Summer Olympics appearances (overview)
- 1956; 1960; 1964; 1968; 1972; 1976–1980; 1984; 1988; 1992; 1996; 2000; 2004; 2008; 2012; 2016; 2020; 2024; 2028;

Other related appearances
- China (1952–pres.) Chinese Taipei (1956–pres.)

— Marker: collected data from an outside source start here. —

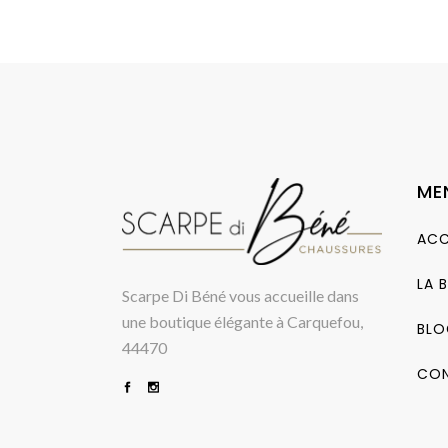
ME
ACC
LA 
Scarpe Di Béné vous accueille dans
une boutique élégante à Carquefou,
BLO
44470
CO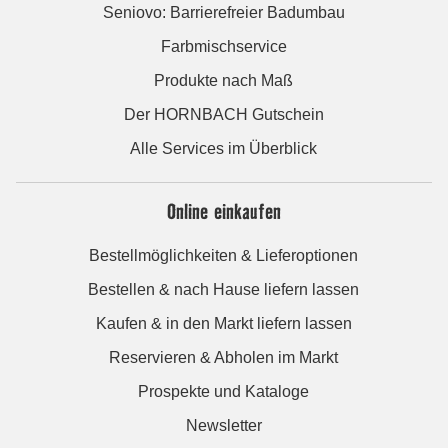
Seniovo: Barrierefreier Badumbau
Farbmischservice
Produkte nach Maß
Der HORNBACH Gutschein
Alle Services im Überblick
Online einkaufen
Bestellmöglichkeiten & Lieferoptionen
Bestellen & nach Hause liefern lassen
Kaufen & in den Markt liefern lassen
Reservieren & Abholen im Markt
Prospekte und Kataloge
Newsletter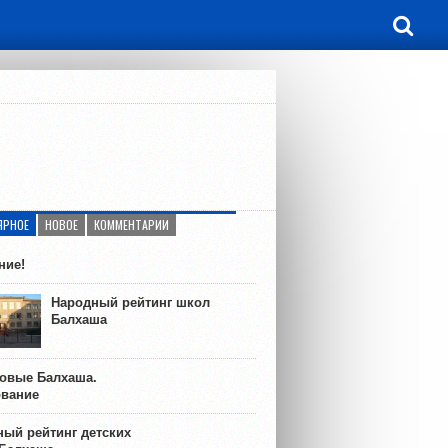
ЯРНОЕ
НОВОЕ
КОММЕНТАРИИ
ние!
Народный рейтинг школ
Балхаша
ковые Балхаша.
ование
ый рейтинг детских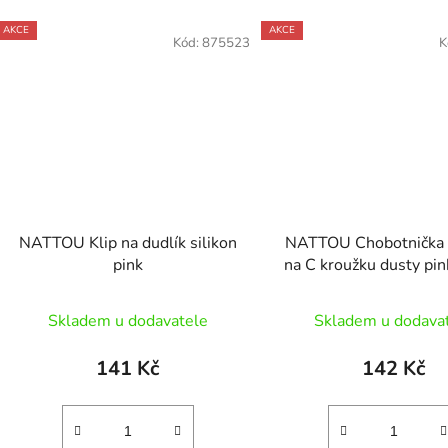
AKCE
AKCE
Kód:
875523
K
NATTOU Klip na dudlík silikon
NATTOU Chobotnička v
pink
na C kroužku dusty pi
Lapidou
Skladem u dodavatele
Skladem u dodava
141 Kč
142 Kč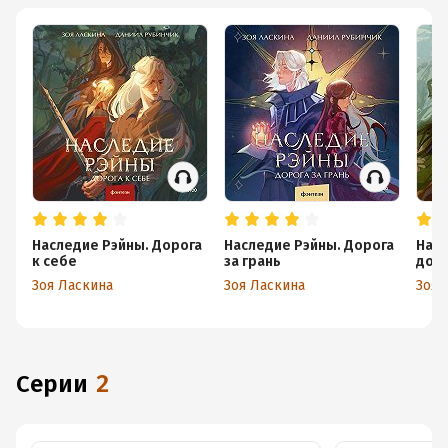
Наследие Рэйны. Дорога
Наследие Рэйны. Дорога
Насл
к себе
за грань
доро
Зоя Ласкина
Зоя Ласкина
Зоя 
Серии
2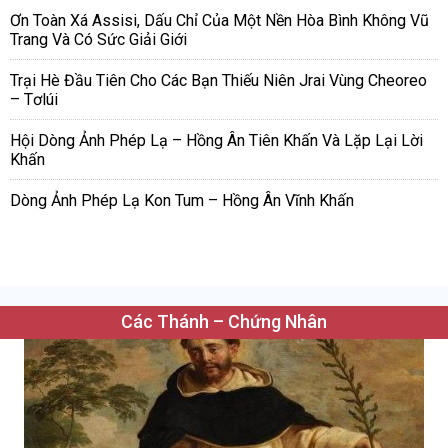
Ơn Toàn Xá Assisi, Dấu Chỉ Của Một Nền Hòa Bình Không Vũ
Trang Và Có Sức Giải Giới
Trại Hè Đầu Tiên Cho Các Bạn Thiếu Niên Jrai Vùng Cheoreo
– Tơlúi
Hội Dòng Ảnh Phép Lạ – Hồng Ân Tiên Khấn Và Lặp Lại Lời
Khấn
Dòng Ảnh Phép Lạ Kon Tum – Hồng Ân Vĩnh Khấn
Các Thánh – Chứng Nhân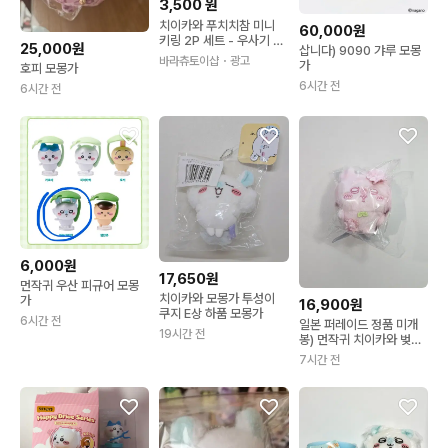
3,500
원
치이카와 푸치치참 미니
60,000원
키링 2P 세트 - 우사기 모
25,000원
삽니다) 9090 갸루 모몽
몽가
바라츄토이샵
・광고
가
호피 모몽가
6시간 전
6시간 전
6,000원
17,650원
먼작귀 우산 피규어 모몽
치이카와 모몽가 투성이
가
16,900원
쿠지 E상 하품 모몽가
6시간 전
일본 퍼레이드 정품 미개
19시간 전
봉) 먼작귀 치이카와 벚꽃
시리즈 인형 키링 모몽가
7시간 전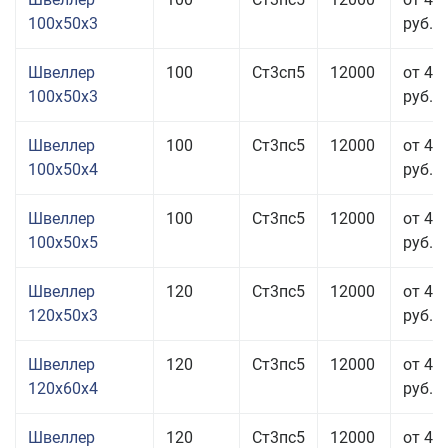
100x50x3
руб.
Швеллер
100
Ст3сп5
12000
от 41
100x50x3
руб.
Швеллер
100
Ст3пс5
12000
от 41
100x50x4
руб.
Швеллер
100
Ст3пс5
12000
от 42
100x50x5
руб.
Швеллер
120
Ст3пс5
12000
от 44
120x50x3
руб.
Швеллер
120
Ст3пс5
12000
от 41
120x60x4
руб.
Швеллер
120
Ст3пс5
12000
от 43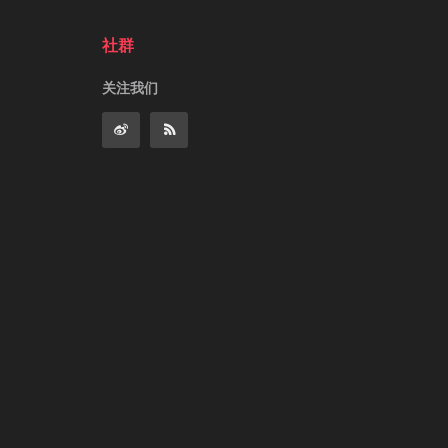
社群
关注我们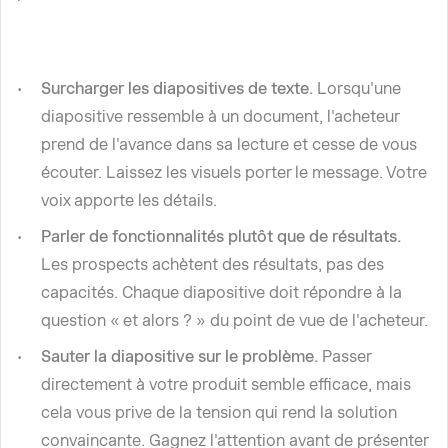
Surcharger les diapositives de texte.
Lorsqu'une
diapositive ressemble à un document, l'acheteur
prend de l'avance dans sa lecture et cesse de vous
écouter. Laissez les visuels porter le message. Votre
voix apporte les détails.
Parler de fonctionnalités plutôt que de résultats.
Les prospects achètent des résultats, pas des
capacités. Chaque diapositive doit répondre à la
question « et alors ? » du point de vue de l'acheteur.
Sauter la diapositive sur le problème.
Passer
directement à votre produit semble efficace, mais
cela vous prive de la tension qui rend la solution
convaincante. Gagnez l'attention avant de présenter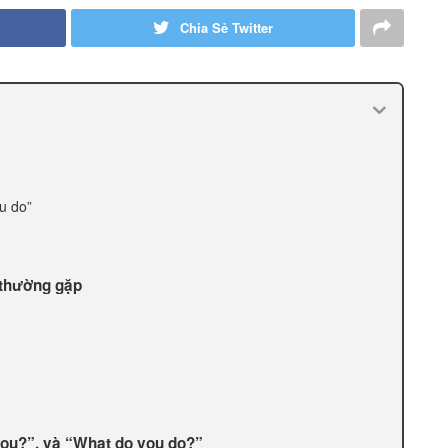
Chia Sẻ Twitter
u do”
 thường gặp
you?”, và “What do you do?”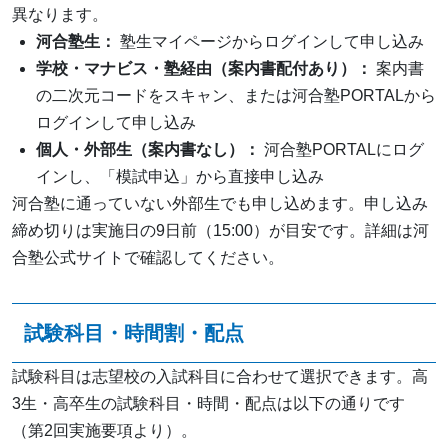
異なります。
河合塾生：
塾生マイページからログインして申し込み
学校・マナビス・塾経由（案内書配付あり）：
案内書
の二次元コードをスキャン、または河合塾PORTALから
ログインして申し込み
個人・外部生（案内書なし）：
河合塾PORTALにログ
インし、「模試申込」から直接申し込み
河合塾に通っていない外部生でも申し込めます。申し込み
締め切りは実施日の9日前（15:00）が目安です。詳細は河
合塾公式サイトで確認してください。
試験科目・時間割・配点
試験科目は志望校の入試科目に合わせて選択できます。高
3生・高卒生の試験科目・時間・配点は以下の通りです
（第2回実施要項より）。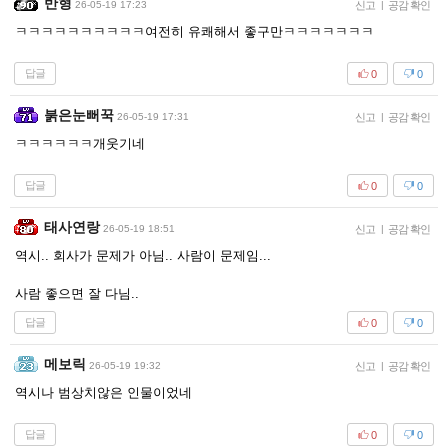
반형
26-05-19 17:23
신고
|
공감 확인
ㅋㅋㅋㅋㅋㅋㅋㅋㅋㅋ여전히 유쾌해서 좋구만ㅋㅋㅋㅋㅋㅋㅋ
답글
0
0
붉은눈뻐꾹
26-05-19 17:31
신고
|
공감 확인
ㅋㅋㅋㅋㅋㅋ개웃기네
답글
0
0
태사연랑
26-05-19 18:51
신고
|
공감 확인
역시.. 회사가 문제가 아님.. 사람이 문제임...
사람 좋으면 잘 다님..
답글
0
0
메보릭
26-05-19 19:32
신고
|
공감 확인
역시나 범상치않은 인물이었네
답글
0
0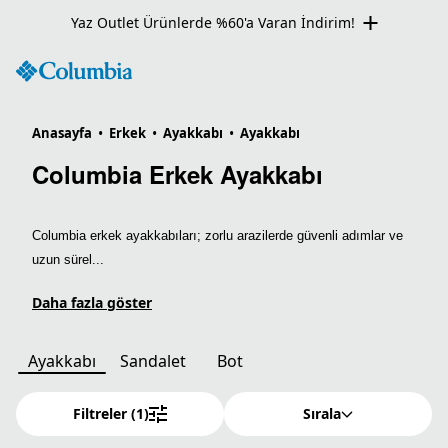
Kış Outlet Ürünlerde Net %60 İndirim
Anasayfa
•
Erkek
•
Ayakkabı
•
Ayakkabı
Columbia Erkek Ayakkabı
Columbia erkek ayakkabıları; zorlu arazilerde güvenli adımlar ve
uzun sürel...
Daha fazla göster
Ayakkabı
Sandalet
Bot
Filtreler
(1)
Sırala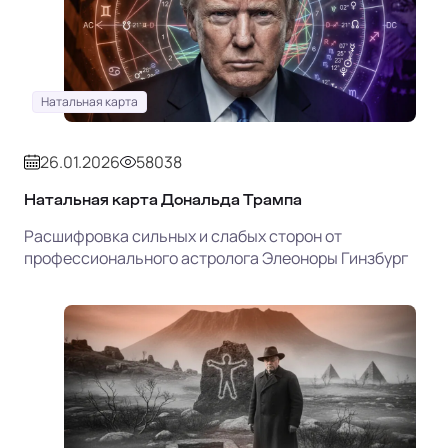
Натальная карта
26.01.2026
58038
Натальная карта Дональда Трампа
Расшифровка сильных и слабых сторон от
профессионального астролога Элеоноры Гинзбург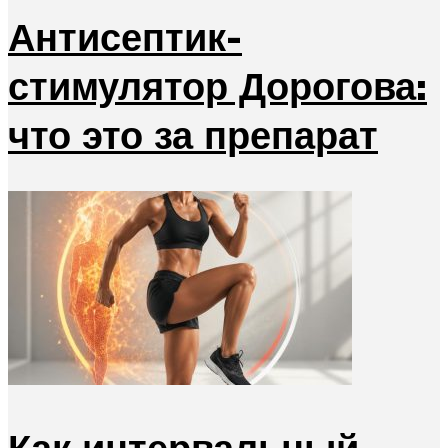
Антисептик-
стимулятор Дорогова:
что это за препарат
Как интервальный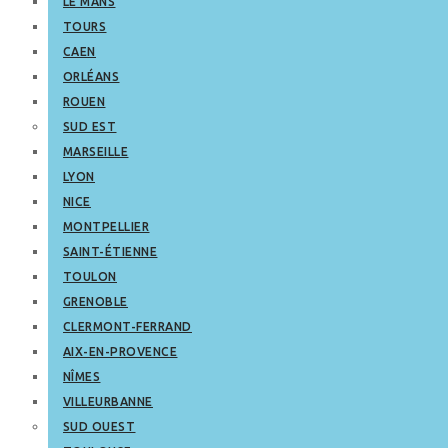
LE MANS
TOURS
CAEN
ORLÉANS
ROUEN
SUD EST
MARSEILLE
LYON
NICE
MONTPELLIER
SAINT-ÉTIENNE
TOULON
GRENOBLE
CLERMONT-FERRAND
AIX-EN-PROVENCE
NÎMES
VILLEURBANNE
SUD OUEST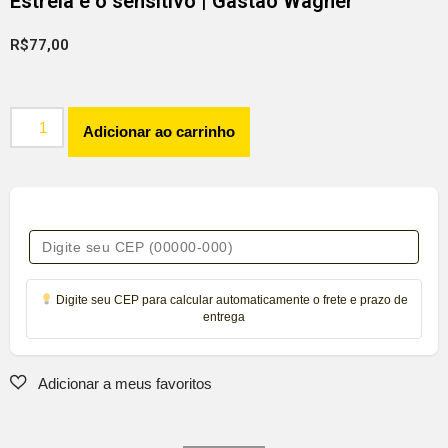
Estrela e o sensitivo | Gastão Wagner
R$
77,00
Adicionar ao carrinho
Digite seu CEP para calcular automaticamente o frete e prazo de
entrega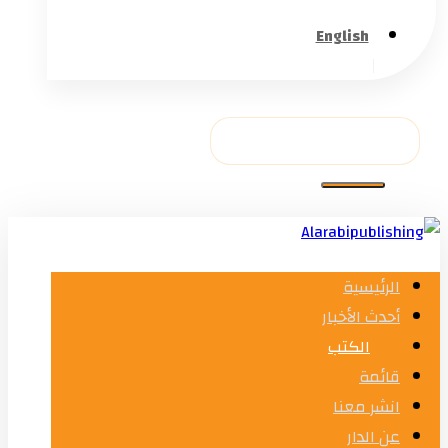
English
الرئيسية
أحدث الأخبار
الكتب
قائمة
انشر معنا
عن الدار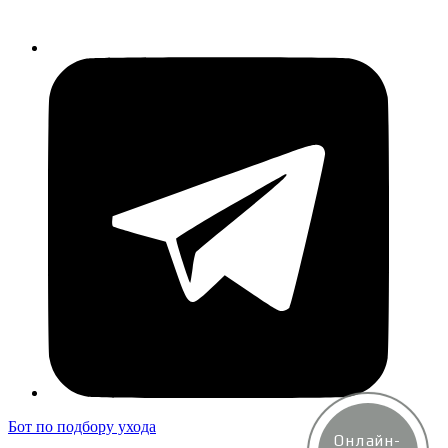
Бот по подбору ухода
Онлайн-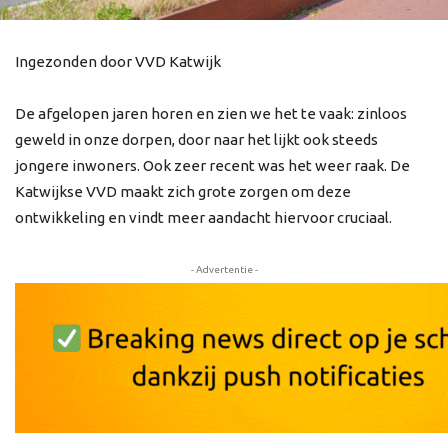
Ingezonden door VVD Katwijk
De afgelopen jaren horen en zien we het te vaak: zinloos
geweld in onze dorpen, door naar het lijkt ook steeds
jongere inwoners. Ook zeer recent was het weer raak. De
Katwijkse VVD maakt zich grote zorgen om deze
ontwikkeling en vindt meer aandacht hiervoor cruciaal.
- Advertentie -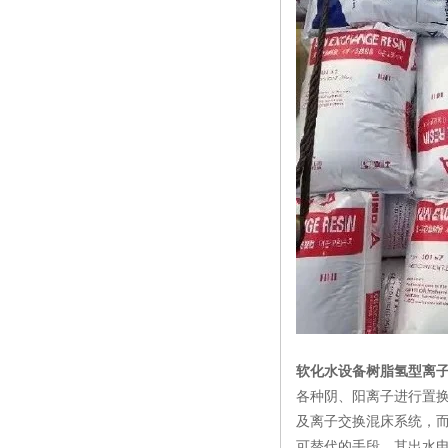
软化水设备树脂氢型离
各种阴、阳离子进行置
及离子交换混床系统，
可替代的手段。其出水电导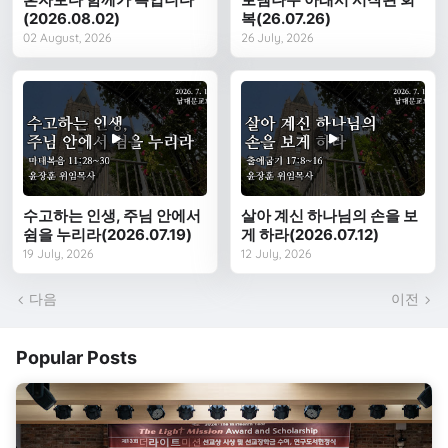
(2026.08.02)
복(26.07.26)
02 August, 2026
26 July, 2026
수고하는 인생, 주님 안에서
살아 계신 하나님의 손을 보
쉼을 누리라(2026.07.19)
게 하라(2026.07.12)
19 July, 2026
12 July, 2026
다음
이전
Popular Posts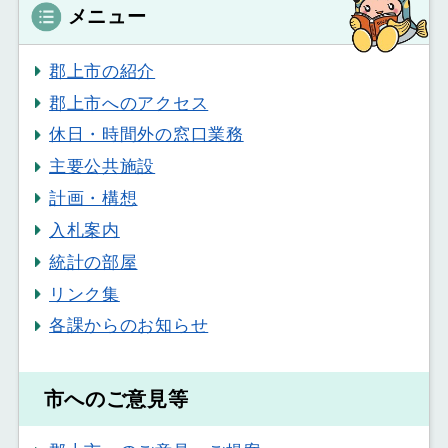
メニュー
郡上市の紹介
郡上市へのアクセス
休日・時間外の窓口業務
主要公共施設
計画・構想
入札案内
統計の部屋
リンク集
各課からのお知らせ
市へのご意見等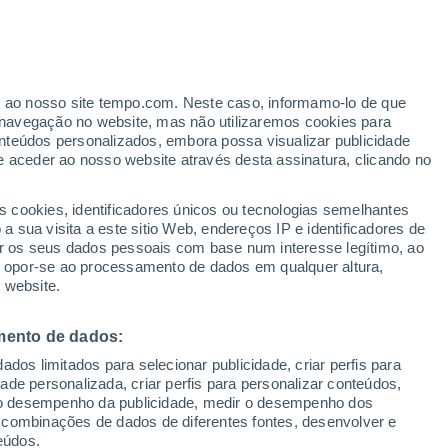
er ao nosso site tempo.com. Neste caso, informamo-lo de que
navegação no website, mas não utilizaremos cookies para
nteúdos personalizados, embora possa visualizar publicidade
e aceder ao nosso website através desta assinatura, clicando no
s cookies, identificadores únicos ou tecnologias semelhantes
 sua visita a este sitio Web, endereços IP e identificadores de
r os seus dados pessoais com base num interesse legítimo, ao
adar de Chuva
Satélites
Modelos
ou opor-se ao processamento de dados em qualquer altura,
 website.
mento de dados:
egunda
Terça
Quarta
Quinta
dos limitados para selecionar publicidade, criar perfis para
10 Ago.
11 Ago.
12 Ago.
13 Ago.
idade personalizada, criar perfis para personalizar conteúdos,
ir o desempenho da publicidade, medir o desempenho dos
 combinações de dados de diferentes fontes, desenvolver e
eúdos.
70%
80%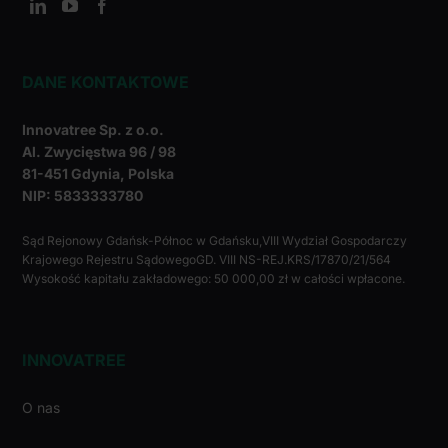
DANE KONTAKTOWE
Innovatree Sp. z o.o.
Al. Zwycięstwa 96 / 98
81-451 Gdynia, Polska
NIP: 5833333780
Sąd Rejonowy Gdańsk-Północ w Gdańsku,VIII Wydział Gospodarczy
Krajowego Rejestru SądowegoGD. VIII NS-REJ.KRS/17870/21/564
Wysokość kapitału zakładowego: 50 000,00 zł w całości wpłacone.
INNOVATREE
O nas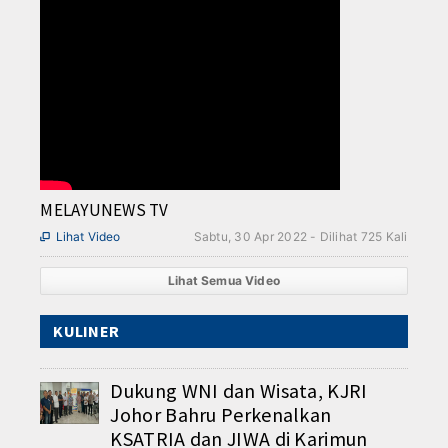
MELAYUNEWS TV
Lihat Video
Sabtu, 30 Apr 2022 - Dilihat 725 Kali

Lihat Semua Video
KULINER
Dukung WNI dan Wisata, KJRI
Johor Bahru Perkenalkan
KSATRIA dan JIWA di Karimun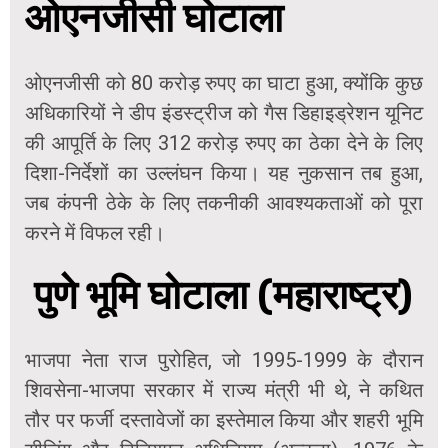
ओएनजीसी घोटाला
ओएनजीसी को 80 करोड़ रुपए का घाटा हुआ, क्योंकि कुछ
अधिकारियों ने डीप इंडस्ट्रीज को गैस डिहाइड्रेशन यूनिट
की आपूर्ति के लिए 312 करोड़ रुपए का ठेका देने के लिए
दिशा-निर्देशों का उल्लंघन किया। यह नुकसान तब हुआ,
जब कंपनी ठेके के लिए तकनीकी आवश्यकताओं को पूरा
करने में विफल रही।
पुणे भूमि घोटाला (महाराष्ट्र)
भाजपा नेता राज पुरोहित, जो 1995-1999 के दौरान
शिवसेना-भाजपा सरकार में राज्य मंत्री भी थे, ने कथित
तौर पर फर्जी दस्तावेजों का इस्तेमाल किया और शहरी भूमि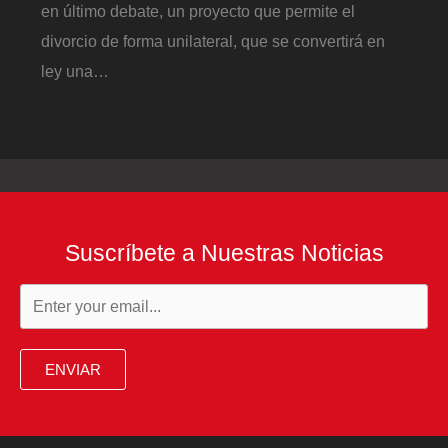
en último debate, un proyecto que permite el
divorcio de forma unilateral, que se convertirá en
ley una…
Suscríbete a Nuestras Noticias
ENVIAR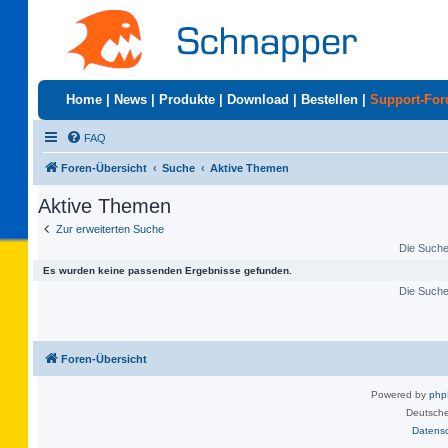
Home
|
News
|
Produkte
|
Download
|
Bestellen
|
Support-Fo
FAQ
Foren-Übersicht
Suche
Aktive Themen
Aktive Themen
Zur erweiterten Suche
Die Suche 
Es wurden keine passenden Ergebnisse gefunden.
Die Suche 
Foren-Übersicht
Powered by
ph
Deutsche
Datens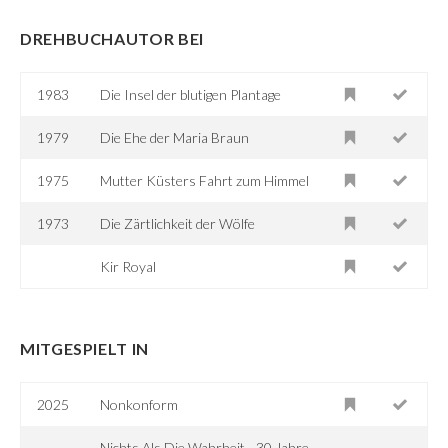
DREHBUCHAUTOR BEI
1983
Die Insel der blutigen Plantage
1979
Die Ehe der Maria Braun
1975
Mutter Küsters Fahrt zum Himmel
1973
Die Zärtlichkeit der Wölfe
Kir Royal
MITGESPIELT IN
2025
Nonkonform
Nichts Als Die Wahrheit - 30 Jahre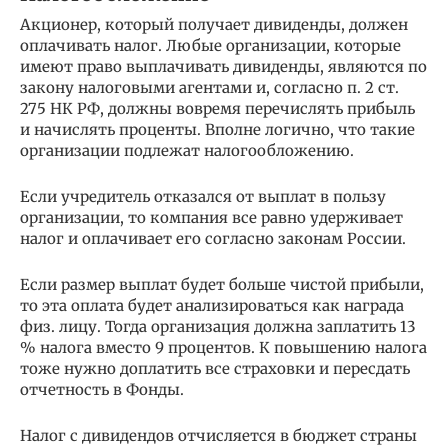
Акционер, который получает дивиденды, должен
оплачивать налог. Любые организации, которые
имеют право выплачивать дивиденды, являются по
закону налоговыми агентами и, согласно п. 2 ст.
275 НК РФ, должны вовремя перечислять прибыль
и начислять проценты. Вполне логично, что такие
организации подлежат налогообложению.
Если учредитель отказался от выплат в пользу
организации, то компания все равно удерживает
налог и оплачивает его согласно законам России.
Если размер выплат будет больше чистой прибыли,
то эта оплата будет анализироваться как награда
физ. лицу. Тогда организация должна заплатить 13
% налога вместо 9 процентов. К повышению налога
тоже нужно доплатить все страховки и пересдать
отчетность в Фонды.
Налог с дивидендов отчисляется в бюджет страны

= Republic of China at the 1956 Summer Olympics =

The Republic of China (Taiwan) competed at the 1956 Summer Olympics in Melbourne, Australia as the Republic of China, Formosa. Athletes from this nation nowadays compete under the name Chinese Taipei (TPE). Twenty competitors, all men, took part in thirteen events in five sports.

== Athletics ==

=== Track and road events ===

| Athlete | Event | Quarterfinal |  | Semifinal |  | Final |  |
| Result | Rank | Result | Rank | Result | Rank |
| Tsai Cheng-Fu | Men's 400 m hurdles | 54.6 | 26 | Did not advance |  |  |  |
| Wu Chun-Tsai | Men's decathlon | — |  |  |  | DNS | — |
| Yang Chuan-Kwang. | — |  |  |  | 6521 | 8 |

=== Field events ===

| Athlete | Event | Qualification |  | Final |  |
| Result | Rank | Result | Rank |
| Yang Chuan-Kwang. | Men's high jump | 1.92 | 7 | 1.86 | 20 |
| Wu Chun-Tsai | Men's triple jump | 14.36 | 26 | Did not advance |  |
| Ling Te-Sheng | Men's long jump | 7.11 | 16 | Did not advance |  |

==Basketball==
The Republic of China competed against teams from Australia, Singapore, Thailand, Japan, Korea, Uruguay, and Bulgaria, finishing the games ranked in 11th place.

=== Squad ===
- Chen Tsu-Li
- Chien Kok-Ching
- Hoo Cha-Pen
- James Yap
- Lai Lam-Kwong
- Ling Jing-Huan
- Loo Hor-Kuay
- Tong Suet-Fong
- Wang Yih-Jiun
- Willie Chu
- Wu Yet-An
- Yung Pi-Hock

=== Group Stage ===

| Pos | Team | Pld | W | L | PF | PA | PD | Pts | Qualification |
| 1 | Uruguay | 3 | 3 | 0 | 238 | 187 | +51 | 6 | Quarterfinals |
| 2 | Bulgaria | 3 | 2 | 1 | 242 | 199 | +43 | 5 |
| 3 | Formosa | 3 | 1 | 2 | 216 | 249 | −33 | 4 | 9th–15th classification round |
| 4 | South Korea | 3 | 0 | 3 | 194 | 255 | −61 | 3 |

=== Classification 9-16 ===

| Pos | Team | Pld | W | L | PF | PA | PD | Pts | Qualification |
| 1 | Formosa | 3 | 3 | 0 | 218 | 189 | +29 | 6 | 9th–12th classification playoffs |
| 2 | Australia (H) | 3 | 2 | 1 | 258 | 208 | +50 | 5 |
| 3 | Singapore | 3 | 1 | 2 | 200 | 215 | −15 | 4 | 13th–16th classification playoffs |
| 4 | Thailand | 3 | 0 | 3 | 150 | 214 | −64 | 3 |

==Boxing==
Men's Welterweight

- Lee Shih-Chuan

==Shooting==

One shooter represented the Republic of China in 1956.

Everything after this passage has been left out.